• [Work order] Reply with one number only: the count of lines below that contain the word "reading".

• [Given records]
BEGIN

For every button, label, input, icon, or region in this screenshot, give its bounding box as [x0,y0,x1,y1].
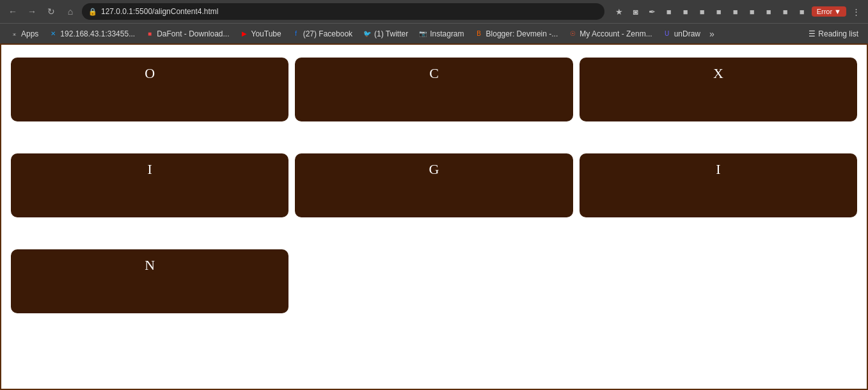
star-button[interactable]: ★ [612,4,626,19]
bookmarks-bar: ⁎ Apps ✕ 192.168.43.1:33455... ■ DaFont … [0,23,868,43]
browser-actions: ★ ◙ ✒ ■ ■ ■ ■ ■ ■ ■ ■ ■ Error ▼ ⋮ [612,4,863,19]
reading-list-label: Reading list [818,29,858,38]
bookmark-instagram-label: Instagram [430,29,464,38]
bookmark-twitter-label: (1) Twitter [374,29,408,38]
box-G: G [295,153,572,217]
bookmark-youtube[interactable]: ▶ YouTube [235,27,286,40]
ext2-btn[interactable]: ■ [679,4,693,19]
ext4-btn[interactable]: ■ [712,4,726,19]
box-I2: I [580,153,857,217]
back-button[interactable]: ← [5,4,20,19]
forward-button[interactable]: → [24,4,40,19]
ext1-btn[interactable]: ■ [662,4,676,19]
box-X-label: X [713,65,723,82]
error-label: Error [817,8,832,15]
box-I2-label: I [716,161,720,178]
facebook-icon: f [292,29,301,38]
error-button[interactable]: Error ▼ [812,6,846,17]
bookmark-brave[interactable]: ☉ My Account - Zenm... [564,27,656,40]
bookmark-dafont-label: DaFont - Download... [157,29,229,38]
bookmark-undraw[interactable]: U unDraw [658,27,705,40]
x-icon: ✕ [49,29,58,38]
main-content: O C X I G I N [0,43,868,390]
box-O: O [11,58,288,121]
youtube-icon: ▶ [240,29,249,38]
lock-icon: 🔒 [88,8,97,16]
bookmark-x[interactable]: ✕ 192.168.43.1:33455... [44,27,139,40]
bookmark-blogger[interactable]: B Blogger: Devmein -... [470,27,563,40]
brave-icon-btn[interactable]: ◙ [629,4,643,19]
box-I1-label: I [148,161,152,178]
bookmark-blogger-label: Blogger: Devmein -... [486,29,558,38]
brave-shield-icon: ☉ [568,29,577,38]
bookmark-x-label: 192.168.43.1:33455... [60,29,135,38]
box-C-label: C [429,65,439,82]
chevron-down-icon: ▼ [834,8,841,15]
home-button[interactable]: ⌂ [63,4,78,19]
box-X: X [580,58,857,121]
apps-icon: ⁎ [10,29,19,38]
twitter-icon: 🐦 [363,29,372,38]
bookmark-brave-label: My Account - Zenm... [580,29,652,38]
bookmark-apps[interactable]: ⁎ Apps [5,27,43,40]
more-bookmarks-button[interactable]: » [706,27,718,40]
bookmark-undraw-label: unDraw [674,29,700,38]
browser-toolbar: ← → ↻ ⌂ 🔒 127.0.0.1:5500/alignContent4.h… [0,0,868,23]
box-O-label: O [145,65,155,82]
refresh-button[interactable]: ↻ [43,4,59,19]
feather-btn[interactable]: ✒ [645,4,659,19]
box-I1: I [11,153,288,217]
box-C: C [295,58,572,121]
undraw-icon: U [663,29,672,38]
reading-list-icon: ☰ [809,29,816,38]
bookmark-apps-label: Apps [21,29,38,38]
address-bar[interactable]: 🔒 127.0.0.1:5500/alignContent4.html [82,3,604,20]
instagram-icon: 📷 [418,29,427,38]
box-N: N [11,249,288,313]
ext3-btn[interactable]: ■ [695,4,709,19]
bookmark-dafont[interactable]: ■ DaFont - Download... [141,27,233,40]
bookmark-twitter[interactable]: 🐦 (1) Twitter [358,27,413,40]
ext7-btn[interactable]: ■ [762,4,776,19]
bookmark-instagram[interactable]: 📷 Instagram [414,27,468,40]
bookmark-facebook-label: (27) Facebook [303,29,352,38]
bookmark-youtube-label: YouTube [251,29,281,38]
browser-chrome: ← → ↻ ⌂ 🔒 127.0.0.1:5500/alignContent4.h… [0,0,868,43]
box-G-label: G [429,161,439,178]
dafont-icon: ■ [145,29,154,38]
ext6-btn[interactable]: ■ [745,4,759,19]
ext5-btn[interactable]: ■ [729,4,743,19]
ext8-btn[interactable]: ■ [778,4,793,19]
row-gap-1 [8,128,860,147]
menu-button[interactable]: ⋮ [849,4,863,19]
bookmark-facebook[interactable]: f (27) Facebook [287,27,357,40]
profile-btn[interactable]: ■ [795,4,809,19]
blogger-icon: B [475,29,484,38]
reading-list-button[interactable]: ☰ Reading list [804,27,863,40]
row-gap-2 [8,224,860,243]
box-N-label: N [145,257,155,274]
url-text: 127.0.0.1:5500/alignContent4.html [101,7,218,16]
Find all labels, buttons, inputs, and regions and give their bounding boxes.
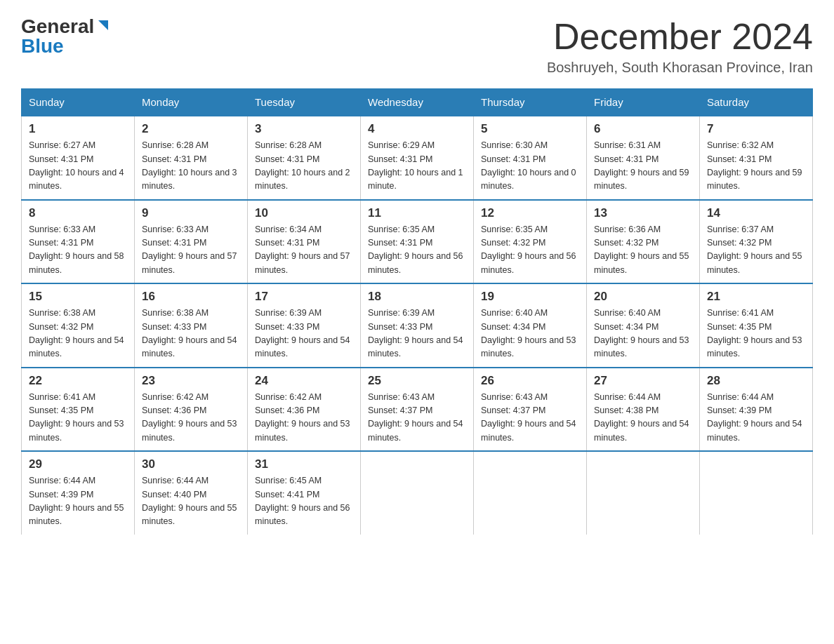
day-number: 10 bbox=[255, 206, 353, 220]
day-info: Sunrise: 6:44 AMSunset: 4:40 PMDaylight:… bbox=[142, 474, 240, 529]
day-info: Sunrise: 6:28 AMSunset: 4:31 PMDaylight:… bbox=[255, 139, 353, 194]
day-info: Sunrise: 6:44 AMSunset: 4:38 PMDaylight:… bbox=[594, 391, 692, 445]
day-number: 31 bbox=[255, 457, 353, 471]
header-thursday: Thursday bbox=[474, 89, 587, 116]
header-saturday: Saturday bbox=[700, 89, 813, 116]
day-number: 9 bbox=[142, 206, 240, 220]
day-info: Sunrise: 6:37 AMSunset: 4:32 PMDaylight:… bbox=[707, 223, 805, 278]
calendar-cell: 8Sunrise: 6:33 AMSunset: 4:31 PMDaylight… bbox=[22, 200, 135, 284]
calendar-cell: 7Sunrise: 6:32 AMSunset: 4:31 PMDaylight… bbox=[700, 116, 813, 200]
calendar-cell: 29Sunrise: 6:44 AMSunset: 4:39 PMDayligh… bbox=[22, 451, 135, 535]
day-info: Sunrise: 6:38 AMSunset: 4:33 PMDaylight:… bbox=[142, 307, 240, 361]
calendar-week-row: 1Sunrise: 6:27 AMSunset: 4:31 PMDaylight… bbox=[22, 116, 813, 200]
calendar-table: SundayMondayTuesdayWednesdayThursdayFrid… bbox=[21, 88, 813, 535]
day-number: 18 bbox=[368, 290, 466, 304]
logo-general-text: General bbox=[21, 17, 94, 36]
calendar-cell: 28Sunrise: 6:44 AMSunset: 4:39 PMDayligh… bbox=[700, 368, 813, 452]
day-number: 5 bbox=[481, 122, 579, 136]
day-number: 13 bbox=[594, 206, 692, 220]
day-number: 16 bbox=[142, 290, 240, 304]
day-info: Sunrise: 6:35 AMSunset: 4:31 PMDaylight:… bbox=[368, 223, 466, 278]
day-number: 29 bbox=[29, 457, 127, 471]
calendar-cell bbox=[587, 451, 700, 535]
calendar-cell: 26Sunrise: 6:43 AMSunset: 4:37 PMDayligh… bbox=[474, 368, 587, 452]
calendar-cell: 17Sunrise: 6:39 AMSunset: 4:33 PMDayligh… bbox=[248, 283, 361, 368]
day-number: 12 bbox=[481, 206, 579, 220]
calendar-cell: 18Sunrise: 6:39 AMSunset: 4:33 PMDayligh… bbox=[361, 283, 474, 368]
calendar-cell: 15Sunrise: 6:38 AMSunset: 4:32 PMDayligh… bbox=[22, 283, 135, 368]
day-info: Sunrise: 6:45 AMSunset: 4:41 PMDaylight:… bbox=[255, 474, 353, 529]
day-info: Sunrise: 6:31 AMSunset: 4:31 PMDaylight:… bbox=[594, 139, 692, 194]
location-subtitle: Boshruyeh, South Khorasan Province, Iran bbox=[547, 60, 813, 76]
calendar-cell: 30Sunrise: 6:44 AMSunset: 4:40 PMDayligh… bbox=[135, 451, 248, 535]
calendar-cell: 16Sunrise: 6:38 AMSunset: 4:33 PMDayligh… bbox=[135, 283, 248, 368]
day-number: 8 bbox=[29, 206, 127, 220]
calendar-cell bbox=[700, 451, 813, 535]
calendar-week-row: 29Sunrise: 6:44 AMSunset: 4:39 PMDayligh… bbox=[22, 451, 813, 535]
day-info: Sunrise: 6:42 AMSunset: 4:36 PMDaylight:… bbox=[142, 391, 240, 445]
day-number: 17 bbox=[255, 290, 353, 304]
day-number: 21 bbox=[707, 290, 805, 304]
day-number: 14 bbox=[707, 206, 805, 220]
day-number: 27 bbox=[594, 374, 692, 388]
header-monday: Monday bbox=[135, 89, 248, 116]
calendar-cell: 14Sunrise: 6:37 AMSunset: 4:32 PMDayligh… bbox=[700, 200, 813, 284]
header-tuesday: Tuesday bbox=[248, 89, 361, 116]
day-number: 6 bbox=[594, 122, 692, 136]
day-number: 19 bbox=[481, 290, 579, 304]
calendar-week-row: 8Sunrise: 6:33 AMSunset: 4:31 PMDaylight… bbox=[22, 200, 813, 284]
calendar-cell: 6Sunrise: 6:31 AMSunset: 4:31 PMDaylight… bbox=[587, 116, 700, 200]
calendar-cell: 13Sunrise: 6:36 AMSunset: 4:32 PMDayligh… bbox=[587, 200, 700, 284]
calendar-cell: 31Sunrise: 6:45 AMSunset: 4:41 PMDayligh… bbox=[248, 451, 361, 535]
day-info: Sunrise: 6:44 AMSunset: 4:39 PMDaylight:… bbox=[707, 391, 805, 445]
day-info: Sunrise: 6:40 AMSunset: 4:34 PMDaylight:… bbox=[481, 307, 579, 361]
calendar-week-row: 22Sunrise: 6:41 AMSunset: 4:35 PMDayligh… bbox=[22, 368, 813, 452]
day-info: Sunrise: 6:30 AMSunset: 4:31 PMDaylight:… bbox=[481, 139, 579, 194]
logo: General Blue bbox=[21, 17, 111, 56]
day-info: Sunrise: 6:39 AMSunset: 4:33 PMDaylight:… bbox=[255, 307, 353, 361]
calendar-cell: 5Sunrise: 6:30 AMSunset: 4:31 PMDaylight… bbox=[474, 116, 587, 200]
calendar-cell: 19Sunrise: 6:40 AMSunset: 4:34 PMDayligh… bbox=[474, 283, 587, 368]
day-info: Sunrise: 6:41 AMSunset: 4:35 PMDaylight:… bbox=[707, 307, 805, 361]
calendar-cell bbox=[361, 451, 474, 535]
day-number: 30 bbox=[142, 457, 240, 471]
calendar-header-row: SundayMondayTuesdayWednesdayThursdayFrid… bbox=[22, 89, 813, 116]
calendar-cell: 23Sunrise: 6:42 AMSunset: 4:36 PMDayligh… bbox=[135, 368, 248, 452]
day-number: 7 bbox=[707, 122, 805, 136]
day-info: Sunrise: 6:42 AMSunset: 4:36 PMDaylight:… bbox=[255, 391, 353, 445]
day-info: Sunrise: 6:32 AMSunset: 4:31 PMDaylight:… bbox=[707, 139, 805, 194]
day-number: 1 bbox=[29, 122, 127, 136]
calendar-cell: 21Sunrise: 6:41 AMSunset: 4:35 PMDayligh… bbox=[700, 283, 813, 368]
svg-marker-0 bbox=[98, 20, 108, 30]
calendar-cell: 25Sunrise: 6:43 AMSunset: 4:37 PMDayligh… bbox=[361, 368, 474, 452]
calendar-cell: 9Sunrise: 6:33 AMSunset: 4:31 PMDaylight… bbox=[135, 200, 248, 284]
day-info: Sunrise: 6:36 AMSunset: 4:32 PMDaylight:… bbox=[594, 223, 692, 278]
day-info: Sunrise: 6:38 AMSunset: 4:32 PMDaylight:… bbox=[29, 307, 127, 361]
day-info: Sunrise: 6:28 AMSunset: 4:31 PMDaylight:… bbox=[142, 139, 240, 194]
month-title: December 2024 bbox=[547, 17, 813, 57]
calendar-cell: 10Sunrise: 6:34 AMSunset: 4:31 PMDayligh… bbox=[248, 200, 361, 284]
day-number: 20 bbox=[594, 290, 692, 304]
header-wednesday: Wednesday bbox=[361, 89, 474, 116]
day-info: Sunrise: 6:33 AMSunset: 4:31 PMDaylight:… bbox=[142, 223, 240, 278]
calendar-cell bbox=[474, 451, 587, 535]
day-info: Sunrise: 6:41 AMSunset: 4:35 PMDaylight:… bbox=[29, 391, 127, 445]
calendar-cell: 11Sunrise: 6:35 AMSunset: 4:31 PMDayligh… bbox=[361, 200, 474, 284]
day-info: Sunrise: 6:40 AMSunset: 4:34 PMDaylight:… bbox=[594, 307, 692, 361]
day-info: Sunrise: 6:35 AMSunset: 4:32 PMDaylight:… bbox=[481, 223, 579, 278]
day-info: Sunrise: 6:29 AMSunset: 4:31 PMDaylight:… bbox=[368, 139, 466, 194]
calendar-week-row: 15Sunrise: 6:38 AMSunset: 4:32 PMDayligh… bbox=[22, 283, 813, 368]
calendar-cell: 12Sunrise: 6:35 AMSunset: 4:32 PMDayligh… bbox=[474, 200, 587, 284]
day-number: 26 bbox=[481, 374, 579, 388]
day-number: 3 bbox=[255, 122, 353, 136]
day-number: 4 bbox=[368, 122, 466, 136]
day-number: 23 bbox=[142, 374, 240, 388]
header-friday: Friday bbox=[587, 89, 700, 116]
header-sunday: Sunday bbox=[22, 89, 135, 116]
day-info: Sunrise: 6:43 AMSunset: 4:37 PMDaylight:… bbox=[481, 391, 579, 445]
day-number: 28 bbox=[707, 374, 805, 388]
day-number: 2 bbox=[142, 122, 240, 136]
day-info: Sunrise: 6:33 AMSunset: 4:31 PMDaylight:… bbox=[29, 223, 127, 278]
day-number: 25 bbox=[368, 374, 466, 388]
page-header: General Blue December 2024 Boshruyeh, So… bbox=[21, 17, 813, 76]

END

• [Answer area] 3